Я подумал: в самом деле неплохо! Турбобур теперь на десять километров в глубь земли вворачивается. Скоро до самой мантии доберется!
— Ладно, — говорю. — Только кто про туру? вспомнит — пусть не обижается!
Так мы с Колькой и стали Бун-Туром или Тур-Буном — кому как нравится…
Терра инкогнито
Забыл сказать — в шестом я учился, а теперь уже неделя, как в седьмом «Б». Взрослый я или маленький? Думаете, так просто ответить? Никто этого толком не знает: ни пап-ни-мам, ни даже Клавдия Корнеевна. Я и сам-то как следует не знаю. Когда спросишь про что-нибудь такое… необычайное, говорят: «Ты еще маленький — не поймешь». А в другой раз, когда подковырнуть хотят, обязательно скажут: «Ты уже взрослый, должен понимать». Попробуй разберись!
Я это к чему вспомнил? Одна история вышла. В лагере, в пионерском. В самый последний день — двадцать четвертого августа. А двадцать пятого мы уже в город переехали. Не успели в лагере разобрать это дело. В школе на пионерском сборе нас будут прорабатывать. Вот я и думаю, как быть и кто я вообще: большой или маленький?

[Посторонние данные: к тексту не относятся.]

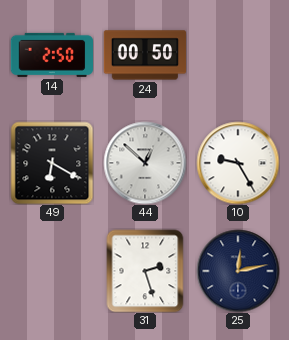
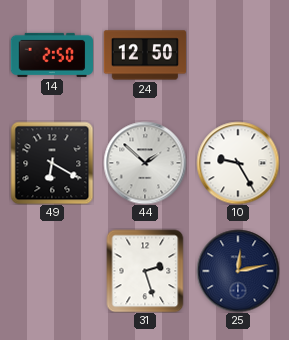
24: 00:50 -> 12:50
44: 12:52 -> 1:52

С Буном мы с третьего класса — за одной партой. Я его знаю как облупленного. И он меня тоже. Я марки собираю, а он — жуков. Мы даже соревнуемся, у кого больше. Ему легче: жуки ничего не стоят, а за марки платить надо. Но зато зимой у него стоп, машина, а я и зимой собираю.
И на улице мы всегда вместе. Только на лето разъезжались: я — в лагерь, он — в деревню, к бабушке. А в это лето и он в лагерь поехал. Ну и жили мы!.. Спали рядом, ели рядом и в строю — рядом: рост у нас одинаковый.
Лагерь наш — под Лугой. Жуков там — уйма! В каждой ямке сидят и усами пошевеливают. Бун с ума чуть не сошел от радости. Я жуков не люблю, но тоже собирал их ради Буна. А потом и все в нашем звене узнали про его коллекцию. Был у нас сбор: «Мое любимое занятие в свободное от уроков время». Каждый рассказывал про себя. Песенка известная. Мальчишки, конечно, про футбол и хоккей толковали. Девчонки про пенье пищали, про драмкружок. А Бун — тот про своих жуков… У него уже штук двести было разных.
Когда все выговорились, вожатый Сеня Петрович снял темные очки, похвалил и девчонок, и мальчишек, а про Буна сказал особо:
— Молодец! Насекомые — это целый мир. И мир почти непознанный… Терра инкогнито!